If you have looked at your finances and realize that you simply can no longer afford the home you will need to look at how you can stop foreclosure sale by leaving the home. If the home would be able to sell for more than what you owe on your mortgage selling the home or asking your bank about accepting a deed in lieu of foreclosure may be options for you. The deed in lieu of foreclosure basically means that you offer to hand over your house to the mortgage company in exchange for them not foreclosing on the house. If you owe more on the home than it is worth a short sale might be an option for you. But a word of warning on short sales banks tend to take their time with these and there is no guarantee of approval by the bank.

About the writer:  No matter what your financial situation is your best bet to stop foreclosure sale on your home is to get educated about foreclosure. This will mean doing some research and especially understanding what the laws are in your state that govern foreclosure. Get more help to understand foreclosure at http://www.StoppingHomeForeclosure.com/StopForeclosureSale.html

How To Complete Loan Modification Forms – Steps To Take Action
Understanding how to complete loan modification forms can be a very useful piece of information any homeowner can have. When you are a homeowner you may feel the little struggle financially with the rapid decrease in sales for homes causing homeowners to have to pay a little more into their mortgages each year.
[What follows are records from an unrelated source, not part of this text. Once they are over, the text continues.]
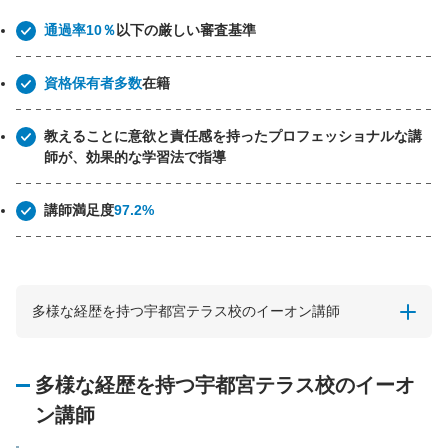
通過率10％
以下の厳しい審査基準
資格保有者多数
在籍
教えることに意欲と責任感を持ったプロフェッショナルな講
師が、効果的な学習法で指導
講師満足度
97.2%
多様な経歴を持つ宇都宮テラス校のイーオン講師
多様な経歴を持つ宇都宮テラス校のイーオ
ン講師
When you begin filling out loan modification forms you will quickly learn that it isn’t going to be a simple process. You will want to prepare yourself and understand the entire application process. Your mortgage broker may be able to assist you with this if you just ask for a little assistance. They can explain to you some of the pieces of information you are going to need to supply to them. Right away when you consider getting a loan modification you are going to need to sit down and determine your financial standings. To determine this you will need to look back to the past two years of time and calculate all your earnings and expenses. This could take a bit of time and you may need to contact your accountant if you have one for a little assistance. With the rapid increase of demand for loan modifications there are still many lenders that are getting use to the new plans that have become available. Some lenders are still not use to the brand new guidelines but they will still be able to provide you the necessary details to get on your way through the entire loan modification application process. The lender will right away request that you give them the loan modification forms alongside your financial statements. If you’ve filled out any of these forms incorrectly you could find the process taking much longer then needed so make sure to double check everything before you file them through. One thing many forget to do is include all of their debts but this is one thing you really need to do. Your lender will actually run a credit report to ensure everything is in order and compare all the necessary information to make sure that all the information is correct. It can be difficult learning how to complete loan modification forms but with a little extra help you can really be on your way to doing things properly. You can look for a little added assistance from your local bank or lender who can help you fill out all the necessary forms correctly to avoid having to go back redoing the forms.